*Directions*.
A verbatim transcript of the lines below, starting at the first and ending with the one that holds "Offerta formativa", is what should be produced.

*Extracted page text data*.
______

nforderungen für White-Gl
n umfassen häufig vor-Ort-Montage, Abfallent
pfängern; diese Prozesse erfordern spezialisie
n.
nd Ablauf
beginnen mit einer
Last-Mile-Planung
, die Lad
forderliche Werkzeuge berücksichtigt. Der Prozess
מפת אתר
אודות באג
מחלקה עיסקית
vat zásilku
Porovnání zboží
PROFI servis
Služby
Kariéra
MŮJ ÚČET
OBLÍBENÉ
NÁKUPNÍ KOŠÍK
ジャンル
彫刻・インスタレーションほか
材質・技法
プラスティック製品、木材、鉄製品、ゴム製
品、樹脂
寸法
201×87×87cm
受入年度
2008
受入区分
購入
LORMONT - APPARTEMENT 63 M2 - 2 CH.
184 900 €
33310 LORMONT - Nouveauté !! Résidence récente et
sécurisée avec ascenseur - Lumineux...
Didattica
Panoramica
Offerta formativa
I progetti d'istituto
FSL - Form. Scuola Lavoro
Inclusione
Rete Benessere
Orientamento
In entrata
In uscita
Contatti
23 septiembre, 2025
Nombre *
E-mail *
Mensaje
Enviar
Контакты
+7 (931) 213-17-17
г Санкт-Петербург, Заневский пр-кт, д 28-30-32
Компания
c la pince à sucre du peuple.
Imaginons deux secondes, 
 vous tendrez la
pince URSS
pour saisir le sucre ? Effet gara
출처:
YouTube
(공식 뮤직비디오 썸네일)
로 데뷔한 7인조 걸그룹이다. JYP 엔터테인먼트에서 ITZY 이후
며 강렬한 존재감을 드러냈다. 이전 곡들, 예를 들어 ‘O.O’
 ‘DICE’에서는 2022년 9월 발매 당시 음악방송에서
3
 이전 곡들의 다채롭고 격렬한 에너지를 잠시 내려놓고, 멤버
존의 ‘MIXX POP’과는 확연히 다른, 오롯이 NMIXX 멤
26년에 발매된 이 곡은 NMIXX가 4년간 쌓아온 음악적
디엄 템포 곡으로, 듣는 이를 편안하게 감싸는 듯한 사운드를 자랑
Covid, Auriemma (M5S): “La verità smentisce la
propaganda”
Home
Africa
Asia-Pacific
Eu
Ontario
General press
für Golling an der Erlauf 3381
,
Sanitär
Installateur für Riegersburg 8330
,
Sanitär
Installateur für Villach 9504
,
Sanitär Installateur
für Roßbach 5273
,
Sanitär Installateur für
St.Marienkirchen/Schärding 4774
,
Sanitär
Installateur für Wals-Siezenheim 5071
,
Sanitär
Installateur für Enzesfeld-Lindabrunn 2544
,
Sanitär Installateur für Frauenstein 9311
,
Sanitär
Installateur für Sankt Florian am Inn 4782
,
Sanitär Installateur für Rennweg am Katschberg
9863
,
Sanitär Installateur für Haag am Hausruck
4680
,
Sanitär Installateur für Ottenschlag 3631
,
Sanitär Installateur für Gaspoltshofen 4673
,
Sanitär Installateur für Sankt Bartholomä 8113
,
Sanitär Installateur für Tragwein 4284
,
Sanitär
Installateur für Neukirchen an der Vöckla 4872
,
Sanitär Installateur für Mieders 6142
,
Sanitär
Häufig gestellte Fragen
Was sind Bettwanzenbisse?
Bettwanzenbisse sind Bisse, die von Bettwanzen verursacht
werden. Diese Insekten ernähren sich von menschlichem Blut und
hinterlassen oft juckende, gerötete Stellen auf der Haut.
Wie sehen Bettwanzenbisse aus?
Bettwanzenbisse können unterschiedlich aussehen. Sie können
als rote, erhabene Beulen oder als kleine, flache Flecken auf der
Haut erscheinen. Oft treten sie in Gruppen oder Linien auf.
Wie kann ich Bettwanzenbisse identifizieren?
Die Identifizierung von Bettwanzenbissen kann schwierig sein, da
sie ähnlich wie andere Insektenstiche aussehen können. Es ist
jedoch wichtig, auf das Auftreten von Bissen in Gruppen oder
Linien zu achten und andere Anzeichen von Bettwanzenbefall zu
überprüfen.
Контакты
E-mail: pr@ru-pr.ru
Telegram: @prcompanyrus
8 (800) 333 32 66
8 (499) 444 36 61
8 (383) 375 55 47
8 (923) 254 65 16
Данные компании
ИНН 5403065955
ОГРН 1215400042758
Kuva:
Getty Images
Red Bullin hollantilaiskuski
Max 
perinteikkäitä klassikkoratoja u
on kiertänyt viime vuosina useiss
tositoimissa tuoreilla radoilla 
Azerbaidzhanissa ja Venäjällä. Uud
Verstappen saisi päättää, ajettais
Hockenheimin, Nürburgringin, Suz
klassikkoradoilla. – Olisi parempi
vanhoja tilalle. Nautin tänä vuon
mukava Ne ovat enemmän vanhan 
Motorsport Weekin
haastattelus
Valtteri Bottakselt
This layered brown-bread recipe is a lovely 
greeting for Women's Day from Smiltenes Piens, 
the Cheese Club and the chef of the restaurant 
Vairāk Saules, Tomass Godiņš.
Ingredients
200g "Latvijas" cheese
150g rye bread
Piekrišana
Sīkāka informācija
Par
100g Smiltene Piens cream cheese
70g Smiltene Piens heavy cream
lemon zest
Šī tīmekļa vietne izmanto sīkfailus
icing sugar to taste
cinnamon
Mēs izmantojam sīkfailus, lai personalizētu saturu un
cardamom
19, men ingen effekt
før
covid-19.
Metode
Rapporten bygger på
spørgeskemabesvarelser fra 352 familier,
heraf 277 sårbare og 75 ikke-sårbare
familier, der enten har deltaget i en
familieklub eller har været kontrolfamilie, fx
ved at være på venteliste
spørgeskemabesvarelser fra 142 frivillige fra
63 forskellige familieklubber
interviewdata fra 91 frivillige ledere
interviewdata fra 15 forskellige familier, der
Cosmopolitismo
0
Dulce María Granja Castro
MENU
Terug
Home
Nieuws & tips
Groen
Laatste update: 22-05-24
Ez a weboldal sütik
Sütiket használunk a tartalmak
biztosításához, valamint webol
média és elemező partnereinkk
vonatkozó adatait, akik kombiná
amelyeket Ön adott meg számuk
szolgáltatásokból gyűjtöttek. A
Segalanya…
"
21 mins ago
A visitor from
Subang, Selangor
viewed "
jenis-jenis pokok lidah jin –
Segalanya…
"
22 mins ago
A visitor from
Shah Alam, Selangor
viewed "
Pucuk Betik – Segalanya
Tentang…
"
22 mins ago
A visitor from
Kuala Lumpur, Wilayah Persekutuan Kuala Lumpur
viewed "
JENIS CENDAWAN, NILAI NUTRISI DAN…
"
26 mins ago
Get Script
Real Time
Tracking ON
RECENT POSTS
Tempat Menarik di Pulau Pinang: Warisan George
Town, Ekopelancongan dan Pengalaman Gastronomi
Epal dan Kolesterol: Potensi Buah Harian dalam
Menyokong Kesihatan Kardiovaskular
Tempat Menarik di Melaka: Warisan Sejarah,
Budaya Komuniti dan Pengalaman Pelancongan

______

*Reply to the exercise*.
nforderungen für White-Gl
n umfassen häufig vor-Ort-Montage, Abfallent
pfängern; diese Prozesse erfordern spezialisie
n.
nd Ablauf
beginnen mit einer
Last-Mile-Planung
, die Lad
forderliche Werkzeuge berücksichtigt. Der Prozess
מפת אתר
אודות באג
מחלקה עיסקית
vat zásilku
Porovnání zboží
PROFI servis
Služby
Kariéra
MŮJ ÚČET
OBLÍBENÉ
NÁKUPNÍ KOŠÍK
ジャンル
彫刻・インスタレーションほか
材質・技法
プラスティック製品、木材、鉄製品、ゴム製
品、樹脂
寸法
201×87×87cm
受入年度
2008
受入区分
購入
LORMONT - APPARTEMENT 63 M2 - 2 CH.
184 900 €
33310 LORMONT - Nouveauté !! Résidence récente et
sécurisée avec ascenseur - Lumineux...
Didattica
Panoramica
Offerta formativa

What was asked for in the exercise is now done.